::: Data in this exercise :::

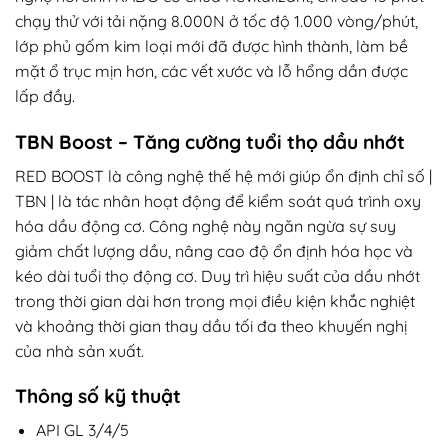
chạy thử với tải nặng 8.000N ở tốc độ 1.000 vòng/phút,
lớp phủ gốm kim loại mới đã được hình thành, làm bề
mặt ổ trục mịn hơn, các vết xước và lỗ hổng dần được
lấp đầy.
TBN Boost – Tăng cường tuổi thọ dầu nhớt
RED BOOST là công nghệ thế hệ mới giúp ổn định chỉ số |
TBN | là tác nhân hoạt động để kiểm soát quá trình oxy
hóa dầu động cơ. Công nghệ này ngăn ngừa sự suy
giảm chất lượng dầu, nâng cao độ ổn định hóa học và
kéo dài tuổi thọ động cơ. Duy trì hiệu suất của dầu nhớt
trong thời gian dài hơn trong mọi điều kiện khắc nghiệt
và khoảng thời gian thay dầu tối đa theo khuyến nghị
của nhà sản xuất.
Thông số kỹ thuật
API GL 3/4/5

:::

Task statement:
The lines from the one containing "lớp phủ gốm" through the end of the data are to be copied exactly, the first and last of them included.

Result:
lớp phủ gốm kim loại mới đã được hình thành, làm bề
mặt ổ trục mịn hơn, các vết xước và lỗ hổng dần được
lấp đầy.
TBN Boost – Tăng cường tuổi thọ dầu nhớt
RED BOOST là công nghệ thế hệ mới giúp ổn định chỉ số |
TBN | là tác nhân hoạt động để kiểm soát quá trình oxy
hóa dầu động cơ. Công nghệ này ngăn ngừa sự suy
giảm chất lượng dầu, nâng cao độ ổn định hóa học và
kéo dài tuổi thọ động cơ. Duy trì hiệu suất của dầu nhớt
trong thời gian dài hơn trong mọi điều kiện khắc nghiệt
và khoảng thời gian thay dầu tối đa theo khuyến nghị
của nhà sản xuất.
Thông số kỹ thuật
API GL 3/4/5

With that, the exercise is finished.